_AIM OF THE TASK_. Would you find each line in the entries below with the string "Aimylogic" and copy it?

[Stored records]
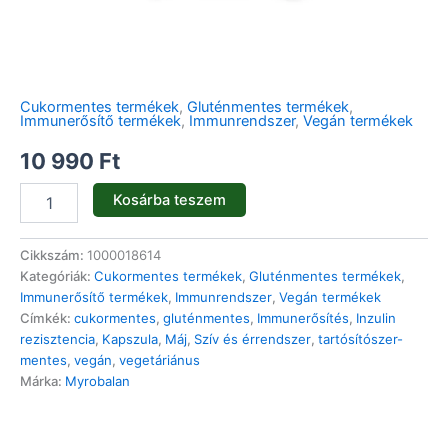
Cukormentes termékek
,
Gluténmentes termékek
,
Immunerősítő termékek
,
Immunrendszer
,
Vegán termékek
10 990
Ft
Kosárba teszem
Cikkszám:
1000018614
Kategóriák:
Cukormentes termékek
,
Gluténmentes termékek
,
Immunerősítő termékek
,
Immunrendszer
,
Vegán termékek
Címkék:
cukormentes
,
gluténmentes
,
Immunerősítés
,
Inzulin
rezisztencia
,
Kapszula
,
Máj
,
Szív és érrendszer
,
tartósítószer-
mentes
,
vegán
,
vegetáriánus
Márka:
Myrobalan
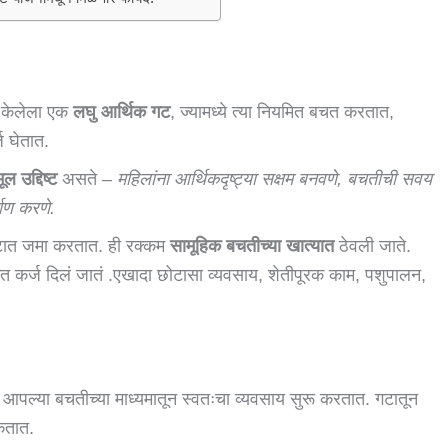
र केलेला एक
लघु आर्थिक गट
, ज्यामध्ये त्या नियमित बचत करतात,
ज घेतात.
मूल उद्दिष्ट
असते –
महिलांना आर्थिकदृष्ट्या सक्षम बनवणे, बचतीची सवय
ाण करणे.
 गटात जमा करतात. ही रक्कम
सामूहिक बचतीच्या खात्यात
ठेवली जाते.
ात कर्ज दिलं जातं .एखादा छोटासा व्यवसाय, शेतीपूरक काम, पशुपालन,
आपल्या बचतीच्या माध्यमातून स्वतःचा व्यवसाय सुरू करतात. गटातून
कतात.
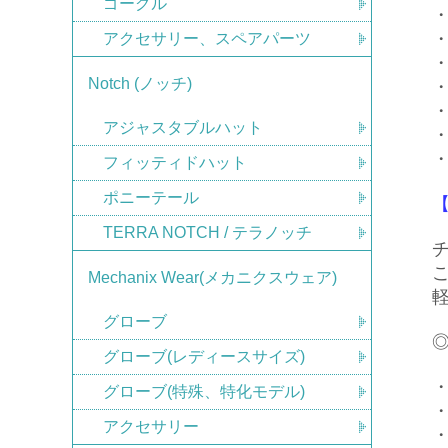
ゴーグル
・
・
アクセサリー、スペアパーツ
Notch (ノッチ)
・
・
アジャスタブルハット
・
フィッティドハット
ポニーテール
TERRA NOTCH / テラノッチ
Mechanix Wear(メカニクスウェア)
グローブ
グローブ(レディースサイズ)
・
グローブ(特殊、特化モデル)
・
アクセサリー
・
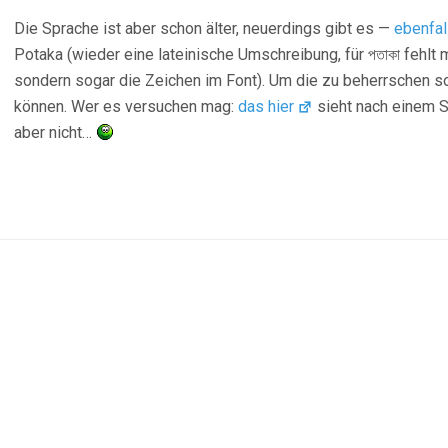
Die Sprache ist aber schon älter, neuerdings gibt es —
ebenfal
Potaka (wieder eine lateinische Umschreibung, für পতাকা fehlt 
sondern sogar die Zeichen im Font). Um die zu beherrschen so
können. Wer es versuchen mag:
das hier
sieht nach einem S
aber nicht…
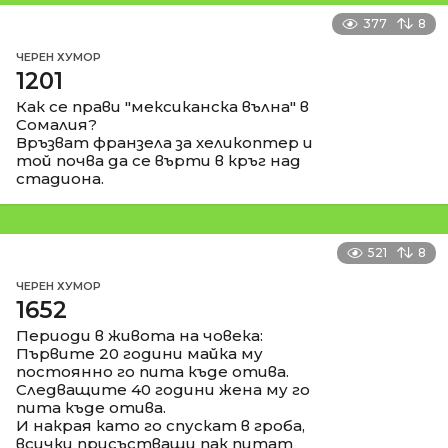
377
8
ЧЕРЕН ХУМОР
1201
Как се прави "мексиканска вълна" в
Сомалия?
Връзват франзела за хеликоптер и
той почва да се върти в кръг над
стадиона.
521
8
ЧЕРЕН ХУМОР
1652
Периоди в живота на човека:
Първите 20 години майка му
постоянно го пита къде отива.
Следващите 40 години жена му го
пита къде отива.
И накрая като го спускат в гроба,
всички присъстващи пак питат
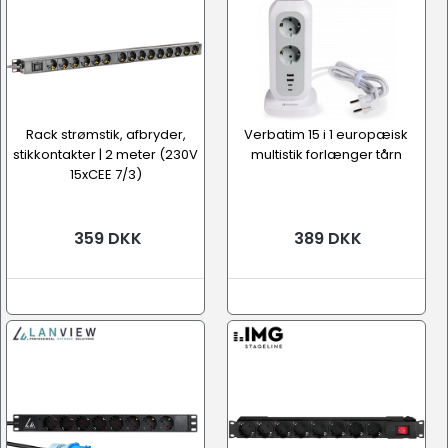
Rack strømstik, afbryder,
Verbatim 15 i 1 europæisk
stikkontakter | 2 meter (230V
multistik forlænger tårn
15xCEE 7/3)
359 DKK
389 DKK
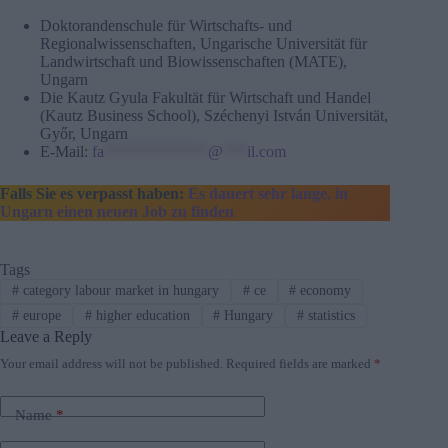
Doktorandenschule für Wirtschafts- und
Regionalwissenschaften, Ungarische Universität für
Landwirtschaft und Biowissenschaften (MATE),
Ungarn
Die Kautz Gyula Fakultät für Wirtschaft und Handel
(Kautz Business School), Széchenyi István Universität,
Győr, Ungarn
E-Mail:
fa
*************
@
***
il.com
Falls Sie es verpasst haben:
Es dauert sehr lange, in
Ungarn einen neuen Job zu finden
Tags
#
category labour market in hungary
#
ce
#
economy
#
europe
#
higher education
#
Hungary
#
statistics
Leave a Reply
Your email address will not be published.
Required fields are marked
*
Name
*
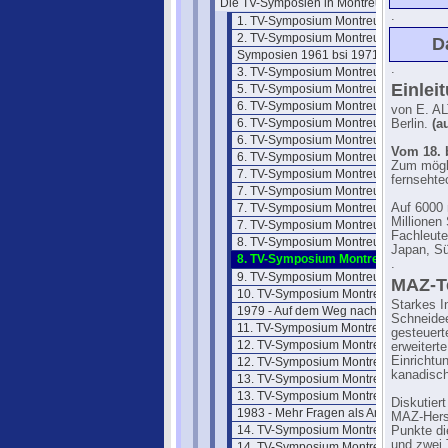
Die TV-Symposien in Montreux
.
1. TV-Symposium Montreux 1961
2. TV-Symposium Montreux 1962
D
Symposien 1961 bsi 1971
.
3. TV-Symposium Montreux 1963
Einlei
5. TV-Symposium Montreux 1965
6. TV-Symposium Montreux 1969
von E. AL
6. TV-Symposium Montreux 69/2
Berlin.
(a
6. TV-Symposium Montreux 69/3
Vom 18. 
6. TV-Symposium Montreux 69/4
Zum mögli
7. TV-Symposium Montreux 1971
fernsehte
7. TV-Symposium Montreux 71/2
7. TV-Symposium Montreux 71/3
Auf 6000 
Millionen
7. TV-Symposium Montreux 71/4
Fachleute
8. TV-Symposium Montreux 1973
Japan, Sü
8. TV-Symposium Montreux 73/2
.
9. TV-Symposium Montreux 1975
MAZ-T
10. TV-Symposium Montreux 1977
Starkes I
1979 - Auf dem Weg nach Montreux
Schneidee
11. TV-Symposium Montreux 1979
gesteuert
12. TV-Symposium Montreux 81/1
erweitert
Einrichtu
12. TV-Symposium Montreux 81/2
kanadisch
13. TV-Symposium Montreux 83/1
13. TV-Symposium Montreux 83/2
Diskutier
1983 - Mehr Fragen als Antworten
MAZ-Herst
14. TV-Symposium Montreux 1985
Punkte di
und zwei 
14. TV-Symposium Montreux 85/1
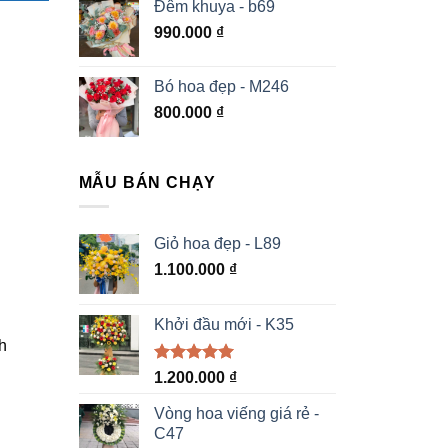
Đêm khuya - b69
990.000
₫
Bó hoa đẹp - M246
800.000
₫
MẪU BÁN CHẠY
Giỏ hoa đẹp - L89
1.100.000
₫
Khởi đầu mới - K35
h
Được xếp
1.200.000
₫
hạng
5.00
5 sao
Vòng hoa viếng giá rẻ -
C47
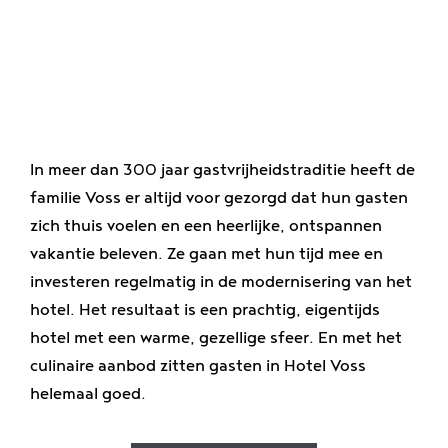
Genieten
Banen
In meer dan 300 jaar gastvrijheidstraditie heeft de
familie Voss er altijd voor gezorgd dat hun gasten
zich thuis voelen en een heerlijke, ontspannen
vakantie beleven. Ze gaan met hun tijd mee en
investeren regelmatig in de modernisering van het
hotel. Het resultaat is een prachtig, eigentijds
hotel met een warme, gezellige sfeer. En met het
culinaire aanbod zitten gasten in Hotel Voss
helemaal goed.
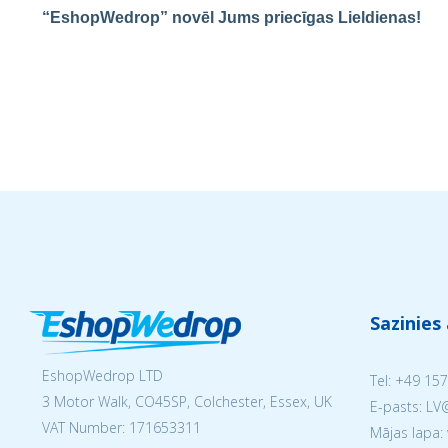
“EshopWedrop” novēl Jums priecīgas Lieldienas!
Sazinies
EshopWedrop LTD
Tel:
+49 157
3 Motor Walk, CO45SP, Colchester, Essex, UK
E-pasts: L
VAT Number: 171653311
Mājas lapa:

---

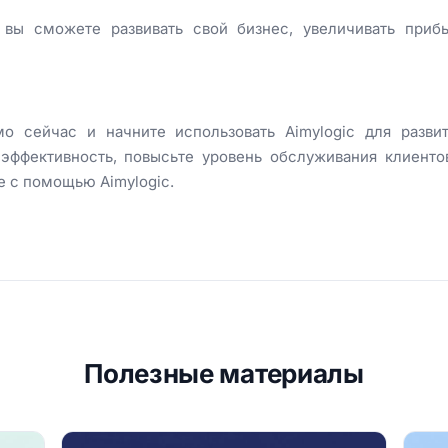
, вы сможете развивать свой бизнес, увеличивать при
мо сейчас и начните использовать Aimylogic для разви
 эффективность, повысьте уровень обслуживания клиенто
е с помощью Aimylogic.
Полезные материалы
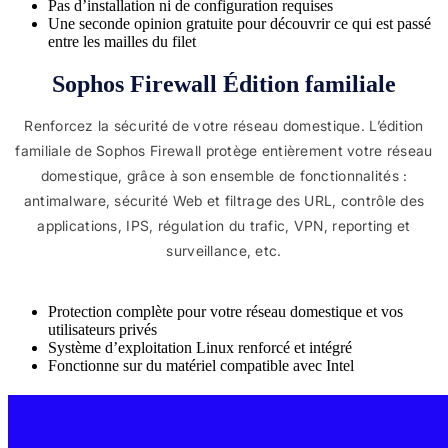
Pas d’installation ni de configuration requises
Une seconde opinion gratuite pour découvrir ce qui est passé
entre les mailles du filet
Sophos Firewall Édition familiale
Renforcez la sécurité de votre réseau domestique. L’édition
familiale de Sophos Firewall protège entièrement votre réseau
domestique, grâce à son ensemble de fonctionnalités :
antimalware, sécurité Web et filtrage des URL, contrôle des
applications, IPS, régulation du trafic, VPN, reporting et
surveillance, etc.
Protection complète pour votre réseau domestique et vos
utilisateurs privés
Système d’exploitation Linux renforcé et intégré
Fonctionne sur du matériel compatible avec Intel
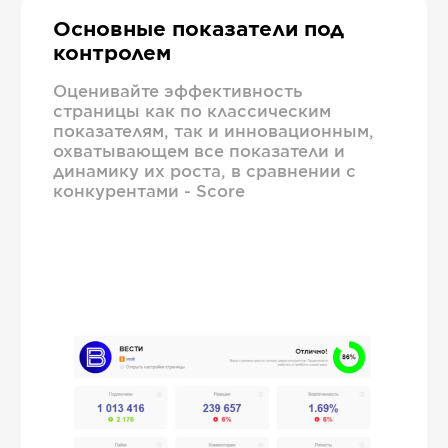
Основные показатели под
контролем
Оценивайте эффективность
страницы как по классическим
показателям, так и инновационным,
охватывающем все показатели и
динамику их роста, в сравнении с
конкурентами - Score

_OUTPUT FOR THIS TASK_.
мо сейчас и начните использовать Aimylogic для разви
е с помощью Aimylogic.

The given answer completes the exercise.